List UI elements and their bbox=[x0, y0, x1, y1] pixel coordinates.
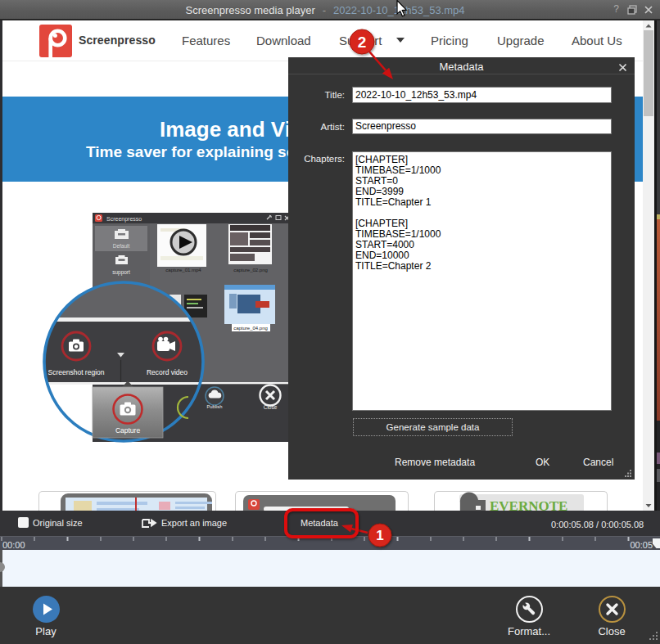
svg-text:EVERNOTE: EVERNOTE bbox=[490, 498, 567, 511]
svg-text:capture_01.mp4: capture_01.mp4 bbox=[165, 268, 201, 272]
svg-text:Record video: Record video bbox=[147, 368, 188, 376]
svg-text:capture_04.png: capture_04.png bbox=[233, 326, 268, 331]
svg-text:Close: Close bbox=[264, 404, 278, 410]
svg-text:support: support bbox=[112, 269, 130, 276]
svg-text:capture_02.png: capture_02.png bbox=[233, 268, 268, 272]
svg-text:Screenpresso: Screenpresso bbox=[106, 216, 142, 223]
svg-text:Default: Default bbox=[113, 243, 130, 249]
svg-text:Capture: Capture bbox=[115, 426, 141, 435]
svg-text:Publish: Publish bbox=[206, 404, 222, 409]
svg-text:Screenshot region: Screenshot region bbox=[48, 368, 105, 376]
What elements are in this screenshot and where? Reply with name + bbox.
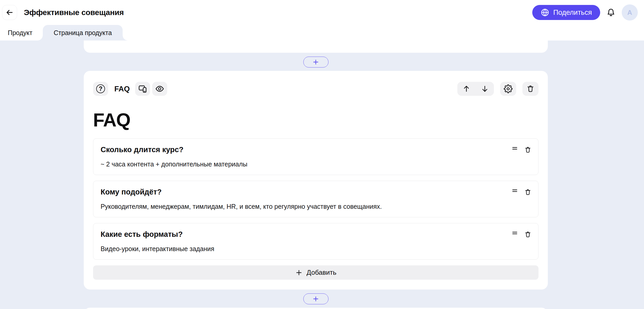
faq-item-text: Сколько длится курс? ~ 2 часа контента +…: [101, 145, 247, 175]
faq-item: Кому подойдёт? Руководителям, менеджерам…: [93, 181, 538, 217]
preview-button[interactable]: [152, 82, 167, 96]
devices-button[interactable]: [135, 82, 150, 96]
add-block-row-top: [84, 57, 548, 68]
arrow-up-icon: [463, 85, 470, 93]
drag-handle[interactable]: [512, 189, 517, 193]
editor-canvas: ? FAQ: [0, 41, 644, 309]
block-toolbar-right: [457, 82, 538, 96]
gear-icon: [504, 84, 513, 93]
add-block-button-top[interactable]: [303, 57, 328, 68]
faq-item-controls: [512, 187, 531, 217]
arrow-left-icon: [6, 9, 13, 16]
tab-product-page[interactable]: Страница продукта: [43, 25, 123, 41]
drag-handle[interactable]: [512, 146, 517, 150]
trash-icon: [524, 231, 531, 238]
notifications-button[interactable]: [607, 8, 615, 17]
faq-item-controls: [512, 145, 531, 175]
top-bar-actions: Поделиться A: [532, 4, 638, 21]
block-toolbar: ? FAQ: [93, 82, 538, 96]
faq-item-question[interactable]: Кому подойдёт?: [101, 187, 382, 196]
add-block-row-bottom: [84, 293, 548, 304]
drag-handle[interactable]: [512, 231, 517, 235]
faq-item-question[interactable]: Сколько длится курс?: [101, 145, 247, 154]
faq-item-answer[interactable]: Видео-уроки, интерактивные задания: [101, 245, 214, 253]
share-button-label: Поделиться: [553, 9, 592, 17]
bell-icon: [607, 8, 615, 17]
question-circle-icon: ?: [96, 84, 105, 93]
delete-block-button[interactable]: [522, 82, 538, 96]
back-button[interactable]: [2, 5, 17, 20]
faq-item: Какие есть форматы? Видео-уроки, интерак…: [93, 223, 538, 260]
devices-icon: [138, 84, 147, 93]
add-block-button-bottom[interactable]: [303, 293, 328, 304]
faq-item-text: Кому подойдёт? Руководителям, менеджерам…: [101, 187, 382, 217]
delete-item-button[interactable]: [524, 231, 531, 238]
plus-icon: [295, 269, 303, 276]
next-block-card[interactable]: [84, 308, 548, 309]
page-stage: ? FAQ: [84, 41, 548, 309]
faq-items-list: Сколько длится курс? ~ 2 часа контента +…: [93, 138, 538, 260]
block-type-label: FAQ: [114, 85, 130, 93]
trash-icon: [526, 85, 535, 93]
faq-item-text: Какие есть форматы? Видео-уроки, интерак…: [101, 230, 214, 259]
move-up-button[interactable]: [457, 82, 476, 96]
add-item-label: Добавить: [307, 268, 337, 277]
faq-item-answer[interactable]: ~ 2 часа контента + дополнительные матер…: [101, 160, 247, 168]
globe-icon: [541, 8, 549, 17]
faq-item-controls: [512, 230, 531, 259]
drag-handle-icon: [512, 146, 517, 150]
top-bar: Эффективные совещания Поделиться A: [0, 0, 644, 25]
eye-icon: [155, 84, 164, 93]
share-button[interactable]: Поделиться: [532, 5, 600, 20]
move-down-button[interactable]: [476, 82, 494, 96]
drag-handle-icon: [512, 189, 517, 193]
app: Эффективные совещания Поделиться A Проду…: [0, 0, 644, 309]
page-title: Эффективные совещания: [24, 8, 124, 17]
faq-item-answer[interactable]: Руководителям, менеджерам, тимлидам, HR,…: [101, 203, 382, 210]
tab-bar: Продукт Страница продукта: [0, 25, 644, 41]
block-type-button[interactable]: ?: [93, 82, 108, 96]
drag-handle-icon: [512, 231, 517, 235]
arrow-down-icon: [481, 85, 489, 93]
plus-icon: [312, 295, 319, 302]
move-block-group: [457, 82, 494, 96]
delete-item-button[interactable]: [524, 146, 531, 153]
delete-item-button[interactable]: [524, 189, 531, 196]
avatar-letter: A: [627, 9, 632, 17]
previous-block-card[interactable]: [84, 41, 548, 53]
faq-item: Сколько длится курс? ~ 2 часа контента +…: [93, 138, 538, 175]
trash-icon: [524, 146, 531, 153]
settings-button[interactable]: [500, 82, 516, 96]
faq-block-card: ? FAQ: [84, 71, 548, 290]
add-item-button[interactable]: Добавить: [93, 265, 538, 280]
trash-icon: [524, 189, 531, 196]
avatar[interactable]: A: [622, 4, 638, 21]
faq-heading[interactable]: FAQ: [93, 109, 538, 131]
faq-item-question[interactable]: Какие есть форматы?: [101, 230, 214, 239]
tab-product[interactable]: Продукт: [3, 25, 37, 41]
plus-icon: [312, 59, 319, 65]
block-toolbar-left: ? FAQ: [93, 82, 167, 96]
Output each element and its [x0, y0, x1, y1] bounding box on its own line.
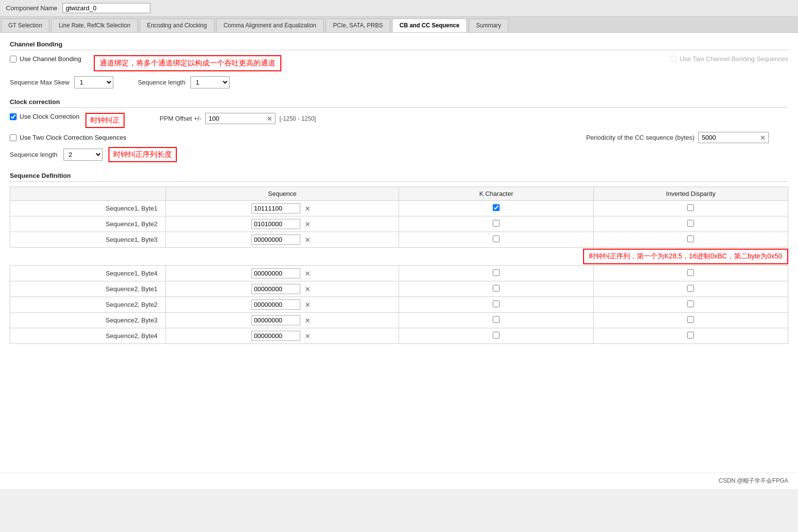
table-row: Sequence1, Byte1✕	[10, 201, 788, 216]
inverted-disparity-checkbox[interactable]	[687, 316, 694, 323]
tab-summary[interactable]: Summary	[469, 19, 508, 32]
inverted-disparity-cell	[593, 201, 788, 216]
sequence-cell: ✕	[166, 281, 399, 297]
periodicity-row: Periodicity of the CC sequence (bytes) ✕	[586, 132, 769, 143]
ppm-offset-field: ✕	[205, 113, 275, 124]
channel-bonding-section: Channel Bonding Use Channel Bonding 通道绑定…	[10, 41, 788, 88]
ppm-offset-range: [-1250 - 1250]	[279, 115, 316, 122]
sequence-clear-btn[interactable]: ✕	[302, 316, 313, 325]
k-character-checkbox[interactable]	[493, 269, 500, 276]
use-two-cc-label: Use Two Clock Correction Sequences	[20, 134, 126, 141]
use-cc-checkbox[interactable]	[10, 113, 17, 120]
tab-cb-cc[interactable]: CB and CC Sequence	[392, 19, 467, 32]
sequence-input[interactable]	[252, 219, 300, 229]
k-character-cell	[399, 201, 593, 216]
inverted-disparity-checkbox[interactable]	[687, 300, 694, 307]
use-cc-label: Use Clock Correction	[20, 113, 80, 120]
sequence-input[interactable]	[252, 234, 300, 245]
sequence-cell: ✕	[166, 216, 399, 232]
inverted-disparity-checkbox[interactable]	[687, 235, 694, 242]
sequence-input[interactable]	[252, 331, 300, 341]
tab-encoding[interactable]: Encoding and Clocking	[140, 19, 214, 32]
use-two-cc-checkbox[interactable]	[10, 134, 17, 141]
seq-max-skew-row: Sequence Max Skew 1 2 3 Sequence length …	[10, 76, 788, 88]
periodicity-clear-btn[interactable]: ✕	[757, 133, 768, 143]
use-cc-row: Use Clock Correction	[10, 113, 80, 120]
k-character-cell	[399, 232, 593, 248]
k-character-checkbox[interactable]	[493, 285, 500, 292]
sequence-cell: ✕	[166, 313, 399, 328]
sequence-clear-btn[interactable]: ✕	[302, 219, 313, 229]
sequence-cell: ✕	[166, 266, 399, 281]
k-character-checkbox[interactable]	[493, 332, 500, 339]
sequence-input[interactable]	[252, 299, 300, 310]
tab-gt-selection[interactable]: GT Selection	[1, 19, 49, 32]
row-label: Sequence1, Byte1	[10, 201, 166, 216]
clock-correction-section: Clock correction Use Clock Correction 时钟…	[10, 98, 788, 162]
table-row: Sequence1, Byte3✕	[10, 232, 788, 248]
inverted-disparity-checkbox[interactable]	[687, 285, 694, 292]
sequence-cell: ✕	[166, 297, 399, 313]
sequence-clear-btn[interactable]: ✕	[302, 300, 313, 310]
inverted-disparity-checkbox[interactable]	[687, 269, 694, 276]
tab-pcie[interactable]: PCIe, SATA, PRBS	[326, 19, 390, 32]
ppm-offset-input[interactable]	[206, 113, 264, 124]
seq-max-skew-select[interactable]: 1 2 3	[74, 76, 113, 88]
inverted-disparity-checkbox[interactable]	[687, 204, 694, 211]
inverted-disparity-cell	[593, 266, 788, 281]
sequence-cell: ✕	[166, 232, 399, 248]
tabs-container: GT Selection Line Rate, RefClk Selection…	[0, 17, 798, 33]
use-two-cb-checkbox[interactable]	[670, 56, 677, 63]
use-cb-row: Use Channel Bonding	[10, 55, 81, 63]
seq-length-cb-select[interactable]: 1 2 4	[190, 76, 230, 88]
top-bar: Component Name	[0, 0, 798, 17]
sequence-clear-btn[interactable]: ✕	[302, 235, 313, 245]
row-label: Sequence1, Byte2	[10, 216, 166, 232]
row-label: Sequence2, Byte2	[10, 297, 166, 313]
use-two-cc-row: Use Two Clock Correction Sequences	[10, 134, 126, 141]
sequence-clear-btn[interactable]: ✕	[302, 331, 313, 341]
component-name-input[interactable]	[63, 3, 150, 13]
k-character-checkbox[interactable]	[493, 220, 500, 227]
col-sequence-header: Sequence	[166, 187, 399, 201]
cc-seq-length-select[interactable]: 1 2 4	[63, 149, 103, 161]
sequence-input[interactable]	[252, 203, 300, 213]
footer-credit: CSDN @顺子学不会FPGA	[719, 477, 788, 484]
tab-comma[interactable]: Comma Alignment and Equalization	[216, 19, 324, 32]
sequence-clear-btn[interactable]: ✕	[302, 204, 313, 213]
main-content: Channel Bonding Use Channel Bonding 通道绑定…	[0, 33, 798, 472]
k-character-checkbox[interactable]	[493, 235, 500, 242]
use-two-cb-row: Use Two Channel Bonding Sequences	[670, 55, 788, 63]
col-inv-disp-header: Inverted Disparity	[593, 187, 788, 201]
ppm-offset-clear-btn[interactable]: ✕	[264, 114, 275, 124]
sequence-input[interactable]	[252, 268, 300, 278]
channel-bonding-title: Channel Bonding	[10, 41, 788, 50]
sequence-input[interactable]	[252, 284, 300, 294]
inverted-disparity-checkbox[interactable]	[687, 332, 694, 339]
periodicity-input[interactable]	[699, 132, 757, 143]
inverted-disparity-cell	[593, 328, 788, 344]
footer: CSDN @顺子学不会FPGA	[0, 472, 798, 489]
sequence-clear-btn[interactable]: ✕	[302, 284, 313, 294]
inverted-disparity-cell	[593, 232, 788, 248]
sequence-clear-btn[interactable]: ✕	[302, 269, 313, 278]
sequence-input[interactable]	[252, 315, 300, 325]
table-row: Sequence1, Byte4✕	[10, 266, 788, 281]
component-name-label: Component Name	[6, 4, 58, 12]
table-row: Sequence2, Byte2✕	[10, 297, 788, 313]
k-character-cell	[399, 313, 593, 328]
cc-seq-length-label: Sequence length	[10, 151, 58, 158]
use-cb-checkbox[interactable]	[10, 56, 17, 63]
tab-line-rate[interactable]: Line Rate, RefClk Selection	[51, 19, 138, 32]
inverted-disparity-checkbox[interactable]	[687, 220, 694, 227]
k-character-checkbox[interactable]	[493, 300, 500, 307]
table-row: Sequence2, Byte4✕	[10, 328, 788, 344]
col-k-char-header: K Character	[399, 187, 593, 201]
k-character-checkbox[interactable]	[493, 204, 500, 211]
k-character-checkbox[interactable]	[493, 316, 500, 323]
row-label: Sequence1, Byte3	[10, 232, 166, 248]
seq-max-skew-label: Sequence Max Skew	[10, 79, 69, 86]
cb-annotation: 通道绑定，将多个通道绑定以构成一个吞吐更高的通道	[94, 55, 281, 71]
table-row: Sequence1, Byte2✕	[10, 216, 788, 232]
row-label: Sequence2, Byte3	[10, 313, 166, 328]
☆ ☆ ☆ ☆ ☆ ☆ ☆
For each line in the entries that contains the string "顺子学不会FPGA", make a copy.

EXERCISE ANSWER
footer-credit: CSDN @顺子学不会FPGA	[719, 477, 788, 484]
footer: CSDN @顺子学不会FPGA	[0, 472, 798, 489]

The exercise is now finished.